By Natalie DeCoste
This week’s report on initial jobless claims by the Labor Department reveals that workers filing for benefits have hit a new pandemic record, and this time it’s for the better.
The Labor Department reported that seasonally adjusted initial claims are 364,000, a decrease of 51,000 from the previous week’s revised level. The latest data is the lowest level for initial claims since the start of the pandemic on March 14, 2020, when it was 256,000.
“We are seeing labor-market progress,” said AnnElizabeth Konkel, an economist at job-search site Indeed. She added that “we still have just a little bit more ways to go” before unemployment claims reach pre-pandemic levels.

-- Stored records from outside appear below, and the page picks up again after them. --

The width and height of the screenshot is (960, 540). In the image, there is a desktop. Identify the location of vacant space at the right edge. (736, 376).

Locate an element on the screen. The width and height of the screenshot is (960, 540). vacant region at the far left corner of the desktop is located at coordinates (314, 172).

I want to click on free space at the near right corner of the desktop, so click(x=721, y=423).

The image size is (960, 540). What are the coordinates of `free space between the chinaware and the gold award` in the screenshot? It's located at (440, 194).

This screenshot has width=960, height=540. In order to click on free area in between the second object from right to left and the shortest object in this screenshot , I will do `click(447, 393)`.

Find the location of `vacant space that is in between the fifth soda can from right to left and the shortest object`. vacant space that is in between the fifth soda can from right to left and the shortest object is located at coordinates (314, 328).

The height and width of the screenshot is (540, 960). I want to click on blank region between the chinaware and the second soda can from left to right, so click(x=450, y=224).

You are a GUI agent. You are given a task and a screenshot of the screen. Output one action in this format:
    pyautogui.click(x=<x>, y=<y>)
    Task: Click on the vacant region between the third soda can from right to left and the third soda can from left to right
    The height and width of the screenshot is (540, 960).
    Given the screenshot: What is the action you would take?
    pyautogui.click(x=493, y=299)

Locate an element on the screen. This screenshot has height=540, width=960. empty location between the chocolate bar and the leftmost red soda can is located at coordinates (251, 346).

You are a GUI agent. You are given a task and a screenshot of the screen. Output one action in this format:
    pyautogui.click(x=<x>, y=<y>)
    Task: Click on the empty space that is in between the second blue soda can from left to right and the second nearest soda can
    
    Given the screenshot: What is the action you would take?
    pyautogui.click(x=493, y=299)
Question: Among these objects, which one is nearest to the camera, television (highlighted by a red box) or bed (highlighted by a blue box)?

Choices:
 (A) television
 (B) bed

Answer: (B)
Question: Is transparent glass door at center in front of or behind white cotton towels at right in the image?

The drop in initial unemployment claims brought the four-week moving average for continuing claims, which lessens weekly volatility, down to 392,750, a decrease of 6,000 from the previous week’s revised average. This is the lowest level for this average since March 14, 2020, when the average was 225,500. The previous week’s average was revised up by 1,000 from 397,750 to 398,750.
The decline in jobless claims is a positive sign for the economy and a better drop than economists expected. Applications for unemployment benefits have now fallen in 10 of the past 12 weeks.
The report comes right before the highly anticipated nonfarm payrolls count for June coming this Friday. That report is expected to show a gain of 706,000 compared to May’s 559,000 and a decrease in the unemployment rate to 5.6%.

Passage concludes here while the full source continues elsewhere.